The data were managed using Microsoft ACCESS and contained annual
medications datasets (date range: 1995-2003); annual laboratory datasets by
function (kidney function, liver function, hematology, blood pressure/pulse,
pancreatic function, diabetic control, disseminated intravascular coagulation, for
date range: 1994-2003); annual catheter datasets by type of line (arterial blood
77
gas, blood transfusion, central venous pressure, hemodialysis, pulmonary artery
pressure, total parenteral nutrition, ventilator, for date range: 1993-2003); a
dataset of microorganisms identified and susceptibility data (data range: 1994-
2003); admission, comorbidity, and discharge data in the hospital (date range:
1993-2003); and admission and discharge data in the ICU (date range: 1993-
2003). Data were extracted from the databases and linked using the hospital
patient identifier, ICU patient identifier, and hospital admission and discharge
date as keys.
BSIs were selected for the study because organisms cultured from blood
were likely to be pathogens responsible for the infection. Organisms cultured
from infected blood were less likely to have arisen from contamination of the
specimen than organisms cultured from other infected tissue compartments.

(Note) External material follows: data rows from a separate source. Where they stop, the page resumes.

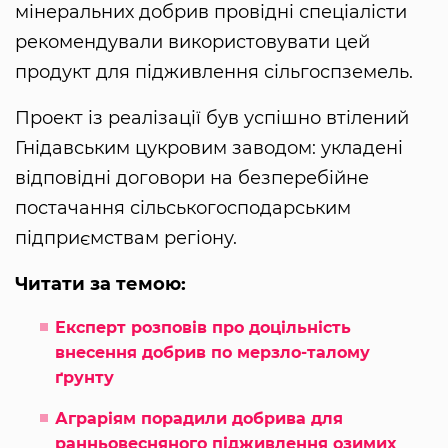
мінеральних добрив провідні спеціалісти
рекомендували використовувати цей
продукт для підживлення сільгоспземель.
Проект із реалізації був успішно втілений
Гнідавським цукровим заводом: укладені
відповідні договори на безперебійне
постачання сільськогосподарським
підприємствам регіону.
Читати за темою:
Експерт розповів про доцільність
внесення добрив по мерзло-талому
ґрунту
Аграріям порадили добрива для
ранньовесняного підживлення озимих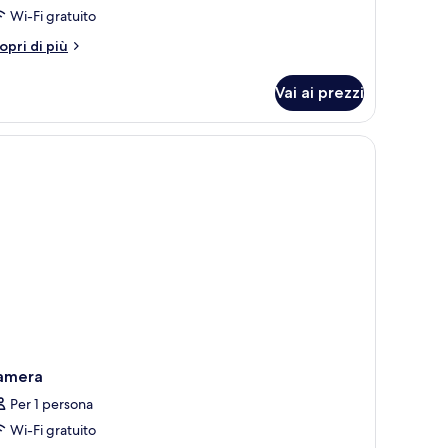
errazzo
Wi-Fi gratuito
tri
opri di più
ttagli
r
Vai ai prezzi
ite,
rrazzo
amera
Per 1 persona
Wi-Fi gratuito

Blood samples submitted for cultures were collected for patients in the hospital
exhibiting clinical signs and symptoms of infection, beginning at the onset of
suspicion and repeated until negative at the discretion of the treating physician.

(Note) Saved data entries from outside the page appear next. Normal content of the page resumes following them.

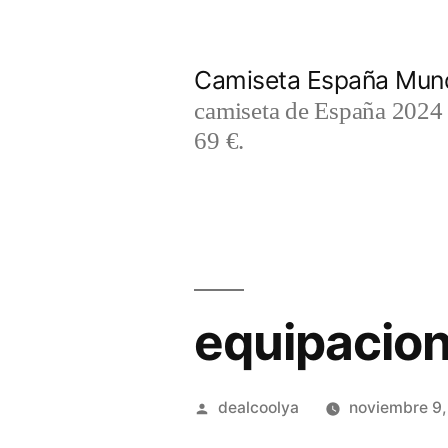
Saltar
al
Camiseta España Mund
contenido
camiseta de España 2024 m
69 €.
equipacion 
Publicado
dealcoolya
noviembre 9
por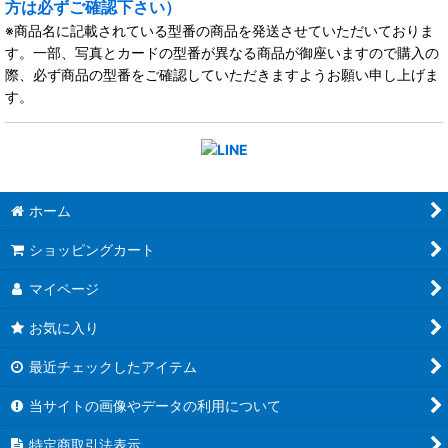
方は必ずご確認下さい）
※商品名に記載されている型番の商品を発送させていただいておりま
す。一部、写真とカードの型番が異なる商品が御座いますので購入の
際、必ず商品の型番をご確認していただきますようお願い申し上げま
す。
ホーム
ショッピングカート
マイページ
お気に入り
最近チェックしたアイテム
当サイトの画像やデータの利用について
特定商取引法表示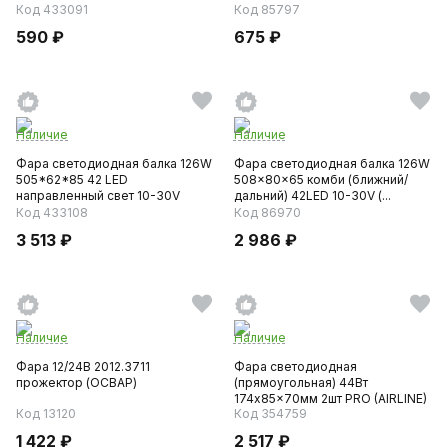
линза...
Код 433091
Код 85797
590 ₽
675 ₽
Наличие
Наличие
Фара светодиодная балка 126W
Фара светодиодная балка 126W
505*62*85 42 LED
508x80x65 комби (ближний/
направленный свет 10-30V
дальний) 42LED 10-30V (...
(АвтоЭ...
Код 433108
Код 86970
3 513 ₽
2 986 ₽
Наличие
Наличие
Фара 12/24В 2012.3711
Фара светодиодная
прожектор (ОСВАР)
(прямоугольная) 44Вт
174x85x70мм 2шт PRO (AIRLINE)
Код 13120
Код 354759
1 422 ₽
2 517 ₽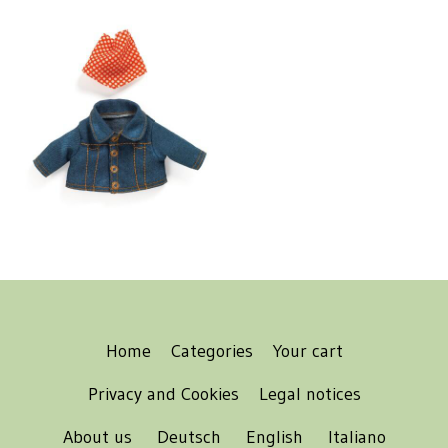
Home
Categories
Your cart
Privacy and Cookies
Legal notices
About us
Deutsch
English
Italiano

All blood cultures were processed within the LAC-USC MC Microbiology
Laboratory, and cultures were handled per the Los Angeles County Hospital
Microbiology Laboratory Bacteriology Culture Manual [13]. Positive blood
cultures were reported back through the EMR and susceptibility testing was
performed using a standard panel of antimicrobial agents based on gram stain
classification and classified as either susceptible, intermediate, or resistant to the
antimicrobial agent.
78
Data on all patients admitted to other units of the hospital and to the ICU
were merged with admission data, using hospital and ICU patient identifiers as
keys, to create the cohort of all patients in the ICU. Medication and
microorganism data were linked to all patients in the ICU using ICU and hospital
patient identifiers. Organisms were classified as being from hospital-acquired
bloodstream infections if the corresponding blood cultures were taken at least 3
days after admission to the hospital. We defined a minimum latency period of two
days between antibiotic exposure and the development of the bacterial
resistance profile of the cultured organism, as follows: among patients with both
antibiotic use and HA-BSI(s), only the resistance profile of organisms identified
from specimens collected at least two days after antibiotic exposure contributed
to the resistance score, and all antibiotics whose administration started at least
two days prior to blood culture sampling were used to determine the elimination
route. Admitting diagnoses into the hospital were classified by linking ICD-9-CM
diagnosis codes from admission data to ICD-9-CM diagnosis codes classified by
the Centers for Medicare and Medicaid Services (CMS) (Supplemental Table 1)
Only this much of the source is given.